Page 107
Story: Give the Dark My Love
For a brief moment, I wondered if the captain would try to go down with his ship. He had the look of a noble martyr. But as soon as my revenants boarded the ship, he scrambled portside, tossing himself directly into the bay and swimming frantically to his men waiting for him. Shivering, he huddled on the lifeboat, his head bowed in defeat.
I grinned. I had my castle behind me, my army was growing, and now I had a ship. When I found the other necromancer, the one who had caused so much suffering, I would be ready.
FIFTY-EIGHT
Grey
The Lord Commanderwas the governor’s right-hand man. Usually a person of extreme importance already, and an adept alchemist. I hadn’t known that Governor Adelaide had selected anyone to take the position since her inauguration. The news sheets had reveled in the tragedy of her falling ill, but the boring politics of who had acquired which title hadn’t been as popular.

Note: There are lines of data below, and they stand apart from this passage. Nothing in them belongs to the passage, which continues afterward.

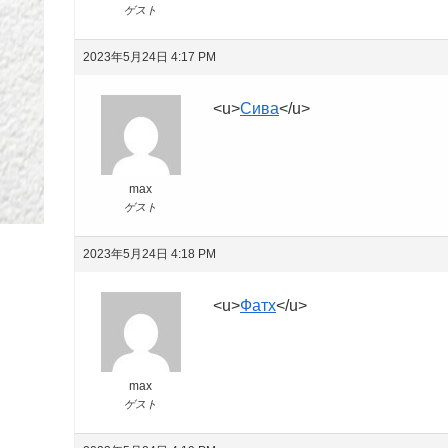
ゲスト
2023年5月24日 4:17 PM
<u>
Сива
</u>
max
ゲスト
2023年5月24日 4:18 PM
<u>
Фатх
</u>
max
ゲスト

The captain of the guard swung open the door of the Lord Commander’s office, and I followed him inside. Rather than a room, we were in another hallway.
The captain stepped back through the door. “Wait here,” she said, then shut it, trapping me inside.

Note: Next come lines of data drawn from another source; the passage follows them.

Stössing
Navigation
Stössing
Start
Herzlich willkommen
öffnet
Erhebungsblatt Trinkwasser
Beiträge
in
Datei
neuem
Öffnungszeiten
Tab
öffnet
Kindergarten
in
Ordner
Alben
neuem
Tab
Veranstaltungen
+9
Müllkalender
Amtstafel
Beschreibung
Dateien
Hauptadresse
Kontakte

I waited for several minutes, but nothing happened. I drifted closer to the door at one end of the hall; it was marked again with the Lord Commander’s seal, and I assumed it was his private office. I walked the length of the hallway to the other end and shifted the cloth just enough to see what was on the other side.
The throne stood on a dais overlooking the marble floor. An enormous oil painting of the Emperor hung from velveteen ropes behind the throne—a reminder that Governor Adelaide served the Emperor first and that he was the true ruler of Lunar Island.
I stepped farther out, surprised that no one rushed to stop me. Movement caught my eye, and I noticed a woman sitting on a chair positioned at the bottom of the raised dais, just under the throne.She was wrapped in black damask, with long dark hair streaked with gray. She turned her head, and I caught a flash of gold—a diadem was braided into her tresses.
I stepped down from the dais. Governor Adelaide looked up at me with milky eyes.
Her image was plastered throughout the city, but I thought of the last few times I’d seen her in person. At the quarantine hospital, walking with Nedra, her body regal, gracious, an easy smile on her lips in the face of tragedy—a mask clearly worn for the benefit of those around her. Before that, standing strong with her people on Burial Day. And before that, at her coronation ball, her face alight with laughter.
She was a shell of who she had been. The woman who sat before me now was faded, her face sunken in, her hair dull and brittle, her skin ashen. I had known she was sick, but I didn’t realize just how bad it was.
“We keep her from the public eye for obvious reasons.” Master Ostrum swept aside the red velvet curtain and strode into the throne room. “It would be demoralizing.”
“Os—Master Ostrum,” I said, shocked. “I thought you’d been—”
“Yes, the papers greatly overstated the situation.” His voice was dry. “I wasn’t arrested. I was promoted.” He tapped the bronze badge pinned to his alchemical robes. It was shaped like a hand forming the first rune of alchemy.
“You’re—”
“Lord Commander now, yes.”
I bowed my head quickly, then looked over at Governor Adelaide.
“I misjudged her,” Lord Commander Ostrum said as he walked closer to the governor. “My politics seem silly now, in the face of this plague. Especially since we were more politically aligned than I’d thought.”
“I’ve never seen symptoms like this,” I replied. Although I spoke right in front of her, it was as if Governor Adelaide was in a world of her own, not even registering the sound of my voice. The only movement she had was in her fingers, as she rolled a small iron bead in her hand. While all the news sheets reported that she had contracted the Wasting Death, she didn’t have blackened appendages or amputations, no green film in the eyes. This was... different.
Master Ostrum motioned for me. “Greggori,” he said. “Come with me.”
We crossed the throne room, heading toward a door on the other side. “Where is everyone?” I asked.
“Staff has been systematically reduced. Plague took many, soon after the governor fell ill. The others... were fired,” he said, as if that wasn’t the right term for it.
“But the governor is too ill to—”
“By the Emperor.”
I drew up short. Master Ostrum paused, impatient. “Try to keep up, Greggori,” he said, exasperated. “And forget what you’ve read in the news sheets.” He paused. “I assume your father has kept you abreast of the current political situation.”
“We rarely talk,” I said immediately, but while that was true, I did have some understanding of the unrest in the government.
“The citizens of Lunar Island want freedom. That’s what your father’s group wanted.”
I was reminded of how Master Ostrum had been close to Lord Anton before his death. “But not you?” I asked.